### [Exercise]
The records need to be set down again exactly as they appear.

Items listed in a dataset
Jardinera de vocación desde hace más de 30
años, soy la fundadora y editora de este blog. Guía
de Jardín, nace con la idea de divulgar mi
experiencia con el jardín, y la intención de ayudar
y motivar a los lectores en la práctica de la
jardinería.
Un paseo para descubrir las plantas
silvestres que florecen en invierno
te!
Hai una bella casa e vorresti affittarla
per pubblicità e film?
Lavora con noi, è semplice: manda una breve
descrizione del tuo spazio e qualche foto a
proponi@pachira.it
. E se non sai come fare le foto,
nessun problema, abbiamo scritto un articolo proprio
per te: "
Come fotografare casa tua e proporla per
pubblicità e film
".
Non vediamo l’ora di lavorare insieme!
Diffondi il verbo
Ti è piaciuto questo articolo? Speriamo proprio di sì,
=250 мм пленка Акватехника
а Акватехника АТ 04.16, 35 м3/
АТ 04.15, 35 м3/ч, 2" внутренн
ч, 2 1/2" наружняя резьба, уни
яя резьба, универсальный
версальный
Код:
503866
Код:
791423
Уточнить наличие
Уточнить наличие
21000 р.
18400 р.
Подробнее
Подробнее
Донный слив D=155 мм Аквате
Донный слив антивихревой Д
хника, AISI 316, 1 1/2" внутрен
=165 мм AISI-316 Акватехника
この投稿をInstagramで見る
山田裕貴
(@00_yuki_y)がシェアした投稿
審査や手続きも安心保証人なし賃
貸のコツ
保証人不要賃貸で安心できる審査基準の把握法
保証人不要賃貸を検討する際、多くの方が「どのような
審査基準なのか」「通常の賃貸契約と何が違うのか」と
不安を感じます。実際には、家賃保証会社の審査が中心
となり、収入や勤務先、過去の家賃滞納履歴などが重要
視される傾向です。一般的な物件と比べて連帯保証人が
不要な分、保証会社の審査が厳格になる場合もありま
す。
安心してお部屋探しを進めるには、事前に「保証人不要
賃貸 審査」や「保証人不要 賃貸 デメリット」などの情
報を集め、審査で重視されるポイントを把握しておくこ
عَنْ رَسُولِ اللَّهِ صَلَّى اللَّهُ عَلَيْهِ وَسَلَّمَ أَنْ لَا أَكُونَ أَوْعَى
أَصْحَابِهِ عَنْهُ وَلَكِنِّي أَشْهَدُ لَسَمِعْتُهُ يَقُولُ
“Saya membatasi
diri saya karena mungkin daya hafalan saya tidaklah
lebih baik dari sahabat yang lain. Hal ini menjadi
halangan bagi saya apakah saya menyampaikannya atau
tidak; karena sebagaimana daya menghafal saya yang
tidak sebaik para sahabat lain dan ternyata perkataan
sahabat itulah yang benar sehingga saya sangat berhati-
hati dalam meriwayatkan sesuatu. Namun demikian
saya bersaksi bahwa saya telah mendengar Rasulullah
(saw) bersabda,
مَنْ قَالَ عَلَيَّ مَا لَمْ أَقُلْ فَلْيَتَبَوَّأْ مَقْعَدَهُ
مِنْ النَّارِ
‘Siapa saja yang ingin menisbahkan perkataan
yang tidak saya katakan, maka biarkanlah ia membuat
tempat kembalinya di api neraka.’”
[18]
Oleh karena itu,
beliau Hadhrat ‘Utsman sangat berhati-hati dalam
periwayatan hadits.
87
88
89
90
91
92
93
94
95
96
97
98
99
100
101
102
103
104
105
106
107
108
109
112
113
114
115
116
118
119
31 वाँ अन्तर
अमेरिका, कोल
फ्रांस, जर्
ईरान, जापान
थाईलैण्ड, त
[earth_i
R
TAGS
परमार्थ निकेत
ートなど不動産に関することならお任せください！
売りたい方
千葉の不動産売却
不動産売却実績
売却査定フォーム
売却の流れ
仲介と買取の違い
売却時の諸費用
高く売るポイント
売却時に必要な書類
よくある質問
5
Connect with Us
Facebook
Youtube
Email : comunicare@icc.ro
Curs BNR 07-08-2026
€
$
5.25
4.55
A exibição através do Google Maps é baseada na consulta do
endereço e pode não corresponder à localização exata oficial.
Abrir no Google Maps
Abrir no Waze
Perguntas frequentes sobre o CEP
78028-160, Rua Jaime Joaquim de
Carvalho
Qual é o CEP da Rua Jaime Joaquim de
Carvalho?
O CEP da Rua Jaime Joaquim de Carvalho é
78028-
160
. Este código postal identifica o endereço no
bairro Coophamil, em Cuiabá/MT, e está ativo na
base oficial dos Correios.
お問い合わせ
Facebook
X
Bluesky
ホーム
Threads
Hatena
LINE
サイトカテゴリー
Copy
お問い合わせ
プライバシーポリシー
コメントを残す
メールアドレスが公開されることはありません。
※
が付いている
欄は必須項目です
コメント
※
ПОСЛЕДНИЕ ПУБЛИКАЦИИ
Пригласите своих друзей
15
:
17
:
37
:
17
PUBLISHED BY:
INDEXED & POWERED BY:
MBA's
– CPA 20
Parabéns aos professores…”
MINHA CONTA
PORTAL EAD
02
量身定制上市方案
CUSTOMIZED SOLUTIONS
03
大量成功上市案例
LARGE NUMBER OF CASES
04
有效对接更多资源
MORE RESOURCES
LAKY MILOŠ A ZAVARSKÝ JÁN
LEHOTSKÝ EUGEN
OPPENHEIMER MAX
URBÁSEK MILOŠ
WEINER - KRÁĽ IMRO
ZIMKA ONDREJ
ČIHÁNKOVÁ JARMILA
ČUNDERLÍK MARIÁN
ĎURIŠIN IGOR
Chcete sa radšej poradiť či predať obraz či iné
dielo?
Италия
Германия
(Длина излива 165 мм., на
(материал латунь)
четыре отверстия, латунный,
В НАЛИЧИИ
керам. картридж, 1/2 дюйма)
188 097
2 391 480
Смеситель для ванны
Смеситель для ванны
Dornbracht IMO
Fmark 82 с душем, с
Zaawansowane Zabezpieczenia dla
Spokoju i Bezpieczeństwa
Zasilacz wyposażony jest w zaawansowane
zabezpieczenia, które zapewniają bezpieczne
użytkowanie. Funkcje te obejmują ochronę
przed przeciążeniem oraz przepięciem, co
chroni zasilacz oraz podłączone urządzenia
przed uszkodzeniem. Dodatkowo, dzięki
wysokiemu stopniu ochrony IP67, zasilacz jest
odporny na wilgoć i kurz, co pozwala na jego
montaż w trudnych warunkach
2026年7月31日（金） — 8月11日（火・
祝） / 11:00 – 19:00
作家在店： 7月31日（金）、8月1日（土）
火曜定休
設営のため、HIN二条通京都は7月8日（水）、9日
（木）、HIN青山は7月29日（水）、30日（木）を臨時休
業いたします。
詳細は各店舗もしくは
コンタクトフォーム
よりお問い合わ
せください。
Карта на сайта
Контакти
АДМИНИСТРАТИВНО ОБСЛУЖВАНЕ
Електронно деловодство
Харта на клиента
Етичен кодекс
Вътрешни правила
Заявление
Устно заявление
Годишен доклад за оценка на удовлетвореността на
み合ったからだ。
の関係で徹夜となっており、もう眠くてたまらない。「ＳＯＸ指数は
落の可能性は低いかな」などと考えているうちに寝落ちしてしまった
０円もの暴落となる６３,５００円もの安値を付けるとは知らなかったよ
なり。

### [Solution below]
Jardinera de vocación desde hace más de 30
años, soy la fundadora y editora de este blog. Guía
de Jardín, nace con la idea de divulgar mi
experiencia con el jardín, y la intención de ayudar
y motivar a los lectores en la práctica de la
jardinería.
Un paseo para descubrir las plantas
silvestres que florecen en invierno
te!
Hai una bella casa e vorresti affittarla
per pubblicità e film?
Lavora con noi, è semplice: manda una breve
descrizione del tuo spazio e qualche foto a
proponi@pachira.it
. E se non sai come fare le foto,
nessun problema, abbiamo scritto un articolo proprio
per te: "
Come fotografare casa tua e proporla per
pubblicità e film
".
Non vediamo l’ora di lavorare insieme!
Diffondi il verbo
Ti è piaciuto questo articolo? Speriamo proprio di sì,
=250 мм пленка Акватехника
а Акватехника АТ 04.16, 35 м3/
АТ 04.15, 35 м3/ч, 2" внутренн
ч, 2 1/2" наружняя резьба, уни
яя резьба, универсальный
версальный
Код:
503866
Код:
791423
Уточнить наличие
Уточнить наличие
21000 р.
18400 р.
Подробнее
Подробнее
Донный слив D=155 мм Аквате
Донный слив антивихревой Д
хника, AISI 316, 1 1/2" внутрен
=165 мм AISI-316 Акватехника
この投稿をInstagramで見る
山田裕貴
(@00_yuki_y)がシェアした投稿
審査や手続きも安心保証人なし賃
貸のコツ
保証人不要賃貸で安心できる審査基準の把握法
保証人不要賃貸を検討する際、多くの方が「どのような
審査基準なのか」「通常の賃貸契約と何が違うのか」と
不安を感じます。実際には、家賃保証会社の審査が中心
となり、収入や勤務先、過去の家賃滞納履歴などが重要
視される傾向です。一般的な物件と比べて連帯保証人が
不要な分、保証会社の審査が厳格になる場合もありま
す。
安心してお部屋探しを進めるには、事前に「保証人不要
賃貸 審査」や「保証人不要 賃貸 デメリット」などの情
報を集め、審査で重視されるポイントを把握しておくこ
عَنْ رَسُولِ اللَّهِ صَلَّى اللَّهُ عَلَيْهِ وَسَلَّمَ أَنْ لَا أَكُونَ أَوْعَى
أَصْحَابِهِ عَنْهُ وَلَكِنِّي أَشْهَدُ لَسَمِعْتُهُ يَقُولُ
“Saya membatasi
diri saya karena mungkin daya hafalan saya tidaklah
lebih baik dari sahabat yang lain. Hal ini menjadi
halangan bagi saya apakah saya menyampaikannya atau
tidak; karena sebagaimana daya menghafal saya yang
tidak sebaik para sahabat lain dan ternyata perkataan
sahabat itulah yang benar sehingga saya sangat berhati-
hati dalam meriwayatkan sesuatu. Namun demikian
saya bersaksi bahwa saya telah mendengar Rasulullah
(saw) bersabda,
مَنْ قَالَ عَلَيَّ مَا لَمْ أَقُلْ فَلْيَتَبَوَّأْ مَقْعَدَهُ
مِنْ النَّارِ
‘Siapa saja yang ingin menisbahkan perkataan
yang tidak saya katakan, maka biarkanlah ia membuat
tempat kembalinya di api neraka.’”
[18]
Oleh karena itu,
beliau Hadhrat ‘Utsman sangat berhati-hati dalam
periwayatan hadits.
87
88
89
90
91
92
93
94
95
96
97
98
99
100
101
102
103
104
105
106
107
108
109
112
113
114
115
116
118
119
31 वाँ अन्तर
अमेरिका, कोल
फ्रांस, जर्
ईरान, जापान
थाईलैण्ड, त
[earth_i
R
TAGS
परमार्थ निकेत
ートなど不動産に関することならお任せください！
売りたい方
千葉の不動産売却
不動産売却実績
売却査定フォーム
売却の流れ
仲介と買取の違い
売却時の諸費用
高く売るポイント
売却時に必要な書類
よくある質問
5
Connect with Us
Facebook
Youtube
Email : comunicare@icc.ro
Curs BNR 07-08-2026
€
$
5.25
4.55
A exibição através do Google Maps é baseada na consulta do
endereço e pode não corresponder à localização exata oficial.
Abrir no Google Maps
Abrir no Waze
Perguntas frequentes sobre o CEP
78028-160, Rua Jaime Joaquim de
Carvalho
Qual é o CEP da Rua Jaime Joaquim de
Carvalho?
O CEP da Rua Jaime Joaquim de Carvalho é
78028-
160
. Este código postal identifica o endereço no
bairro Coophamil, em Cuiabá/MT, e está ativo na
base oficial dos Correios.
お問い合わせ
Facebook
X
Bluesky
ホーム
Threads
Hatena
LINE
サイトカテゴリー
Copy
お問い合わせ
プライバシーポリシー
コメントを残す
メールアドレスが公開されることはありません。
※
が付いている
欄は必須項目です
コメント
※
ПОСЛЕДНИЕ ПУБЛИКАЦИИ
Пригласите своих друзей
15
:
17
:
37
:
17
PUBLISHED BY:
INDEXED & POWERED BY:
MBA's
– CPA 20
Parabéns aos professores…”
MINHA CONTA
PORTAL EAD
02
量身定制上市方案
CUSTOMIZED SOLUTIONS
03
大量成功上市案例
LARGE NUMBER OF CASES
04
有效对接更多资源
MORE RESOURCES
LAKY MILOŠ A ZAVARSKÝ JÁN
LEHOTSKÝ EUGEN
OPPENHEIMER MAX
URBÁSEK MILOŠ
WEINER - KRÁĽ IMRO
ZIMKA ONDREJ
ČIHÁNKOVÁ JARMILA
ČUNDERLÍK MARIÁN
ĎURIŠIN IGOR
Chcete sa radšej poradiť či predať obraz či iné
dielo?
Италия
Германия
(Длина излива 165 мм., на
(материал латунь)
четыре отверстия, латунный,
В НАЛИЧИИ
керам. картридж, 1/2 дюйма)
188 097
2 391 480
Смеситель для ванны
Смеситель для ванны
Dornbracht IMO
Fmark 82 с душем, с
Zaawansowane Zabezpieczenia dla
Spokoju i Bezpieczeństwa
Zasilacz wyposażony jest w zaawansowane
zabezpieczenia, które zapewniają bezpieczne
użytkowanie. Funkcje te obejmują ochronę
przed przeciążeniem oraz przepięciem, co
chroni zasilacz oraz podłączone urządzenia
przed uszkodzeniem. Dodatkowo, dzięki
wysokiemu stopniu ochrony IP67, zasilacz jest
odporny na wilgoć i kurz, co pozwala na jego
montaż w trudnych warunkach
2026年7月31日（金） — 8月11日（火・
祝） / 11:00 – 19:00
作家在店： 7月31日（金）、8月1日（土）
火曜定休
設営のため、HIN二条通京都は7月8日（水）、9日
（木）、HIN青山は7月29日（水）、30日（木）を臨時休
業いたします。
詳細は各店舗もしくは
コンタクトフォーム
よりお問い合わ
せください。
Карта на сайта
Контакти
АДМИНИСТРАТИВНО ОБСЛУЖВАНЕ
Електронно деловодство
Харта на клиента
Етичен кодекс
Вътрешни правила
Заявление
Устно заявление
Годишен доклад за оценка на удовлетвореността на
み合ったからだ。
の関係で徹夜となっており、もう眠くてたまらない。「ＳＯＸ指数は
落の可能性は低いかな」などと考えているうちに寝落ちしてしまった
０円もの暴落となる６３,５００円もの安値を付けるとは知らなかったよ
なり。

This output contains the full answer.